When you need to rapidly validate an entry to make sure it looks like an email, the best option is to keep it simple:
^\S{1,}@\S{2,}\.\S{2,}$
That regex will check that the mail address is a non-space separated sequence
of characters of length greater than one, followed by an @
, followed by two
sequences of non-spaces characters of length two or more separated by a .
.
It's not perfect, and might validate invalid addresses (according to the
format), but most importantly, it's not invalidating valid addresses.
The only reliable way to check that an email is valid is to check for its existence.
There used to be the VRFY
SMTP command that has been designed for that purpose, but
sadly, after being abused by spammers it's now not available anymore.
So the only way you're left with to check that the mail is valid and exists is to actually send an e-mail to that address.

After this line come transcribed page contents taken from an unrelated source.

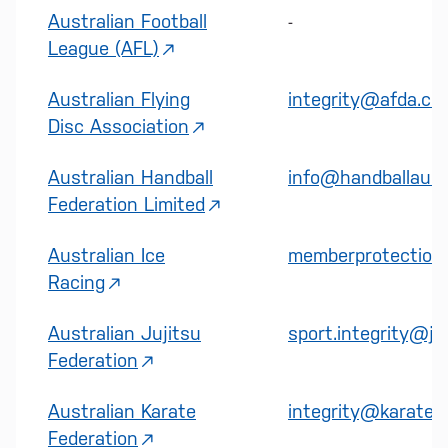
Australian Football
-
League (AFL)
Australian Flying
integrity@afda.co
Disc Association
Australian Handball
info@handballaustr
Federation Limited
Australian Ice
memberprotection@
Racing
Australian Jujitsu
sport.integrity@ju
Federation
Australian Karate
integrity@karateau
Federation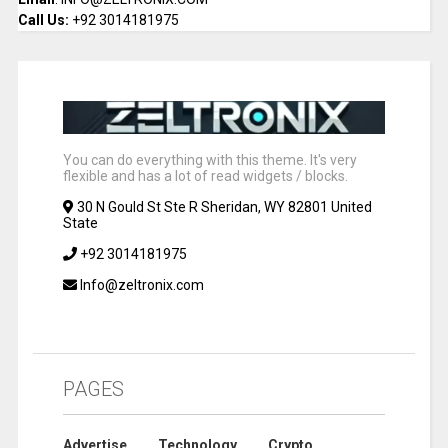
Call Us:
+92 3014181975
You can do everything with this theme. It's very
flexible and has a lot of read widgets / blocks.
30 N Gould St Ste R Sheridan, WY 82801 United
State
+92 3014181975
Info@zeltronix.com
PAGES
Advertise
Technology
Crypto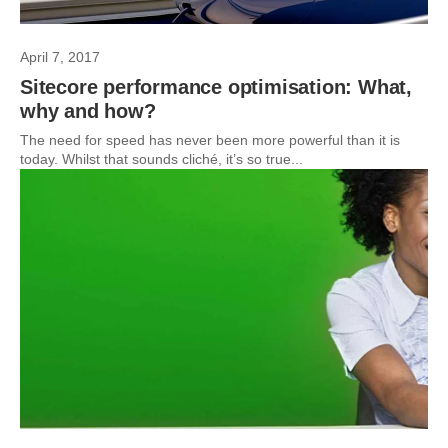
April 7, 2017
Sitecore performance optimisation: What,
why and how?
The need for speed has never been more powerful than it is
today. Whilst that sounds cliché, it’s so true...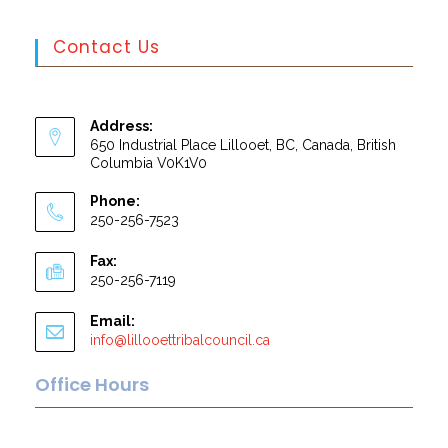
Contact Us
Address:
650 Industrial Place Lillooet, BC, Canada, British
Columbia V0K1V0
Phone:
250-256-7523
Fax:
250-256-7119
Email:
info@lillooettribalcouncil.ca
Office Hours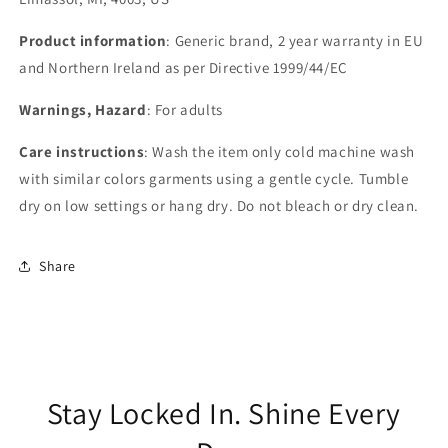
Product information
: Generic brand, 2 year warranty in EU
and Northern Ireland as per Directive 1999/44/EC
Warnings, Hazard
: For adults
Care instructions
: Wash the item only cold machine wash
with similar colors garments using a gentle cycle. Tumble
dry on low settings or hang dry. Do not bleach or dry clean.
Share
Stay Locked In. Shine Every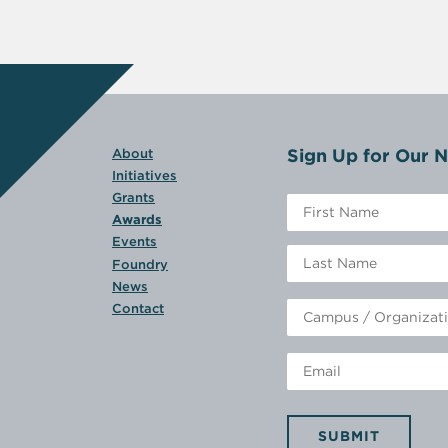
Sign Up for Our N
About
Initiatives
Grants
Awards
Events
Foundry
News
Contact
SUBMIT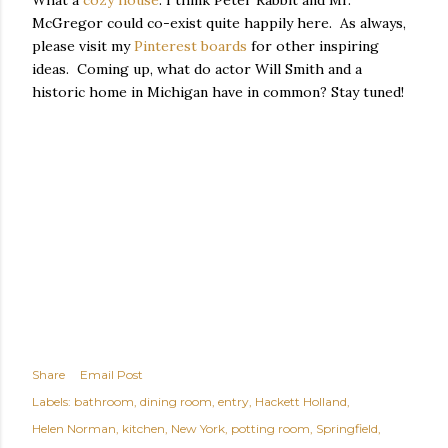
What a
cozy house
. I think Peter Rabbit and Mr.
McGregor could co-exist quite happily here. As always,
please visit my
Pinterest boards
for other inspiring
ideas. Coming up, what do actor Will Smith and a
historic home in Michigan have in common? Stay tuned!
Share
Email Post
Labels:
bathroom
dining room
entry
Hackett Holland
Helen Norman
kitchen
New York
potting room
Springfield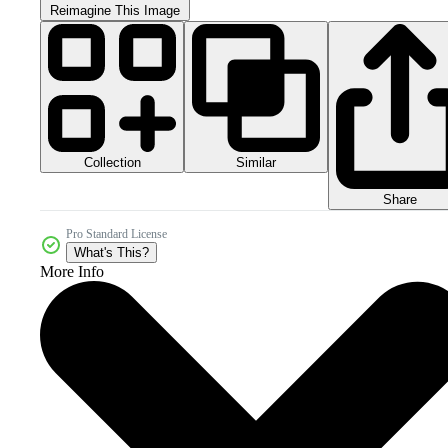
Reimagine This Image
Collection
Similar
Share
Pro Standard License
What's This?
More Info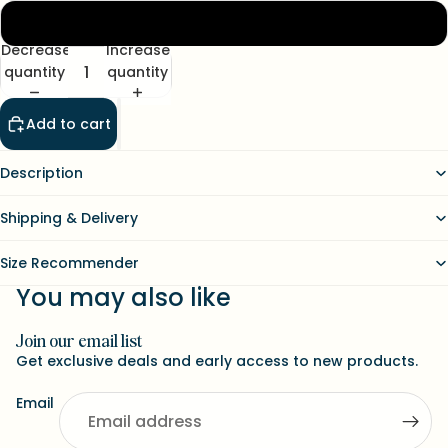
XL
Decrease
Increase
quantity
quantity
Add to cart
Description
Shipping & Delivery
Size Recommender
You may also like
Join our email list
Refund policy
Get exclusive deals and early access to new products.
Contact information
Email
Terms of service
Shipping policy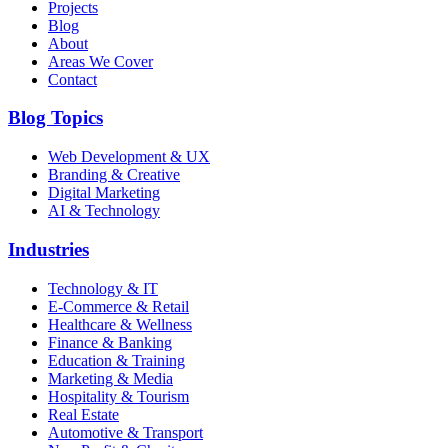
Projects
Blog
About
Areas We Cover
Contact
Blog Topics
Web Development & UX
Branding & Creative
Digital Marketing
AI & Technology
Industries
Technology & IT
E-Commerce & Retail
Healthcare & Wellness
Finance & Banking
Education & Training
Marketing & Media
Hospitality & Tourism
Real Estate
Automotive & Transport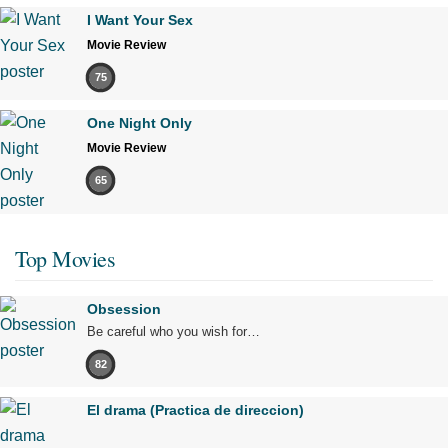
I Want Your Sex
Movie Review
75
One Night Only
Movie Review
65
Top Movies
Obsession
Be careful who you wish for…
82
El drama (Practica de direccion)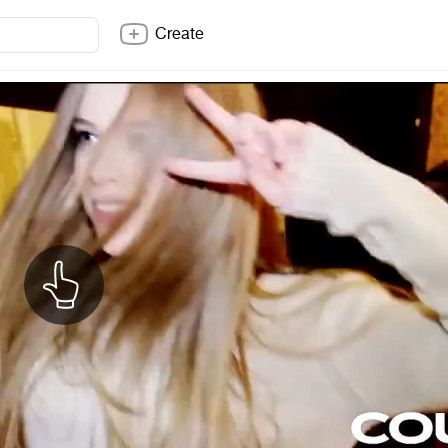
Create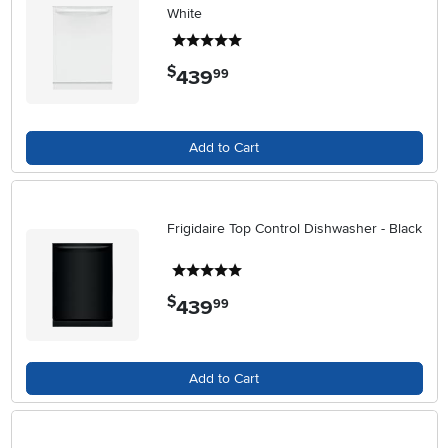
White
5 stars
$
439
.
99
Add to Cart
Frigidaire Top Control Dishwasher - Black
5 stars
$
439
.
99
Add to Cart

Though, it's not impossible to validate an address email using a regex. The only issues is that the closer to the specification those regexes will be, the bigger they will be and as a consequency they are impossibly hard to read and maintain. Below, you'll find example of such more accurate regex that are being used in some libraries.
⚠️ The following regex are given for documentation and learning purposes, copy pasting them in your code is a bad idea. Instead, use that library directly, so you can rely on upstream code and peer developers to keep your email parsing code up to date and maintained.
The best examples of such regex are in some languages standard libraries. For example,
there's one from the RFC::RFC822::Address
module
in the Perl library that tries to be as accurate as possible according to the RFC. For your
curiosity you can find a version of that regex at this URL,
that has been generated from the grammar, and if you're tempted to copy paste it,
here's quote from the regex' author:
"I do not maintain the regular expression [linked]. There may be bugs in it that have already been fixed in the Perl module."
Another, shorter variant is the one used by the .Net standard library in the
EmailAddressAttribute
module:
^((([a-z]|\d|[!#\$%&'\*\+\-\/=\?\^_`{\|}~]|[\u00A0-\uD7FF\uF900-\uFDCF\uFDF0-\uFFEF])+(\.([a-z]|\d|[!#\$%&'\*\+\-\/=\?\^_`{\|}~]|[\u00A0-\uD7FF\uF900-\uFDCF\uFDF0-\uFFEF])+)*)|((\x22)((((\x20|\x09)*(\x0d\x0a))?(\x20|\x09)+)?(([\x01-\x08\x0b\x0c\x0e-\x1f\x7f]|\x21|[\x23-\x5b]|[\x5d-\x7e]|[\u00A0-\uD7FF\uF900-\uFDCF\uFDF0-\uFFEF])|(\\([\x01-\x09\x0b\x0c\x0d-\x7f]|[\u00A0-\uD7FF\uF900-\uFDCF\uFDF0-\uFFEF]))))*(((\x20|\x09)*(\x0d\x0a))?(\x20|\x09)+)?(\x22)))@((([a-z]|\d|[\u00A0-\uD7FF\uF900-\uFDCF\uFDF0-\uFFEF])|(([a-z]|\d|[\u00A0-\uD7FF\uF900-\uFDCF\uFDF0-\uFFEF])([a-z]|\d|-|\.|_|~|[\u00A0-\uD7FF\uF900-\uFDCF\uFDF0-\uFFEF])*([a-z]|\d|[\u00A0-\uD7FF\uF900-\uFDCF\uFDF0-\uFFEF])))\.)+(([a-z]|[\u00A0-\uD7FF\uF900-\uFDCF\uFDF0-\uFFEF])|(([a-z]|[\u00A0-\uD7FF\uF900-\uFDCF\uFDF0-\uFFEF])([a-z]|\d|-|\.|_|~|[\u00A0-\uD7FF\uF900-\uFDCF\uFDF0-\uFFEF])*([a-z]|[\u00A0-\uD7FF\uF900-\uFDCF\uFDF0-\uFFEF])))\.?$
But even if it's shorter it's still too big to be readable and easily maintainable.
In ruby a composition of regex are being used in the rfc822 module to match an address. This is a neat idea, as in case bugs are found, it will be easier to pinpoint the regex part to change and fix it.
As a counter example, the python email parsing module is not using a regex, but instead implements it using a parser.